FiberImageCrop.npy contains the original input fiber image resized to the size of the output analysis maps. These files have (depending on the argument edge) less pixels because the image edges should be excluded to avoid orientation analysis artifacts (default: 15px). OrientationMap.npy includes the orientation to the cell center (between -1 and 1) as explained above. CoherencyMap.npy can be used as a measure of anisotropy or orientation strength within the image (between 0 and 1), regardless of the specific direction of the orientation. This can be advantageous when the direction varies, such as in images containing multiple cells with stained stress fibers oriented in different directions. Quantifying the average coherence of these stress fibers in the cell occupied area can still provide insight into the strength of the allignment.

AngleDeviationMap.npy includes the deviation of the raw angles with respect to the cell center. These angles are used to calculate the orientation map. The raw angles with respect to the x-axis (but with no respect to the cell center) are included in AngleMap_NoReference.npy (between -90 and 90 degree). They are calculated from the structure vectory in x- and y- direction stored in Vector_min_ax1.npy and Vector_min_ax0.npy. segmentation.npy contains the segmented cell mask, where no analysis is performed in the normal procedure. To compute and store all these numpy fields even in places where the cell is segmented, you can use the argument ignore_cell_outline=True in the analysis pipeline. This will compute these maps within the entire image.

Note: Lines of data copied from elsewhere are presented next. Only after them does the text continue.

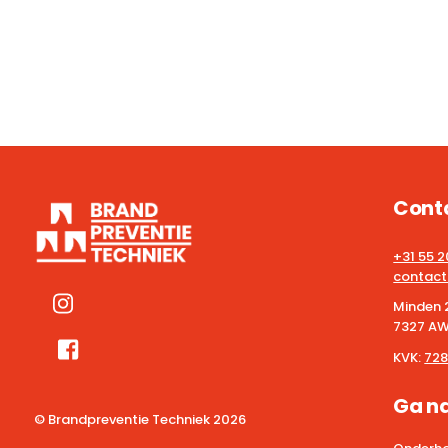
Cont
+31 55 
contact
Minden 
7327 AW
KVK:
728
Ga n
© Brandpreventie Techniek
2026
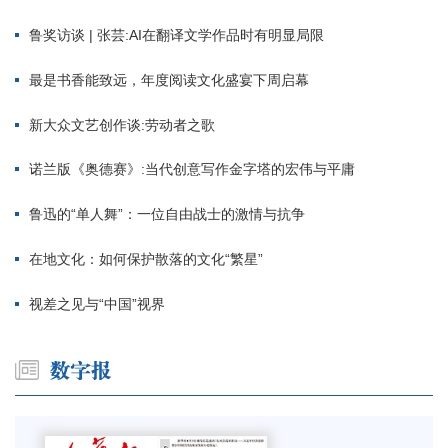
鲁奖访谈 | 张芸:AI在翻译文学作品时有明显局限
最是书香能致远，年度阅读文化盛宴下周启幕
新大众文艺创作谈:劳动者之歌
诺兰版《奥德赛》:当代创意写作金字塔的宏伟与平庸
鲁迅的“单人舞”：一位自由战士的激情与抗争
在地文化：如何保护散落的文化“繁星”
视差之见与“中国”视界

If you want to calculate the fiber coherency CoherencyMap.npy or the angle towards the x-axis AngleMap_NoReference.npy (between -90 and 90 degree) without an image of the cell you can start the analysis by setting cell_list_string = None:

fiber_list, cell_list, out_list = generate_lists(fiber_list_string, None, output_main =output_folder)

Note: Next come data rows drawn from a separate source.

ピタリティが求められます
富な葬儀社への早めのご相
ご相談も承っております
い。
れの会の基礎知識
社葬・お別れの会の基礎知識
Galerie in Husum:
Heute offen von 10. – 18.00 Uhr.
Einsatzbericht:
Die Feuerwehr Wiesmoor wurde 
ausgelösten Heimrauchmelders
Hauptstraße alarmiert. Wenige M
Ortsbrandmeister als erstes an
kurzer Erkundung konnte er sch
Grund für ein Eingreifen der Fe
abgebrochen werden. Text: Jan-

This option will start the analysis without the second image pair of cell images and automatically compute all maps within the entire image using the ignore_cell_outline=True argument. The typical orientation map is calculated with respect to the image center.

Graphical User Interface (GUI)

For an easy use of the CompactionAnalyzer, we provide a graphical user interface (GUI) that simplifies the execution and evaluation of several experiments. This Graphical Interface is now included within the Saenopy package here (see Instalation). Just select the "Orientation" tab. Pairs of fiber and cell images can be loaded individually or batchwise by using the *-placeholder.

Parameters can be configurated and the cell-segmentationen viewed and changed individually per cell. Upon Run the analysis is started and results will be stored in specified output folder.

For data analysis, the results_total.xlsx files can be loaded again individually or batchwise by using the *-placeholder. Intensity and Orientation can then be evaluated individually or by adding several cells to user defined groups. Bar and distance plots (mean+-se) are created automatically and individual python-scripts to re-plot the data can be exported.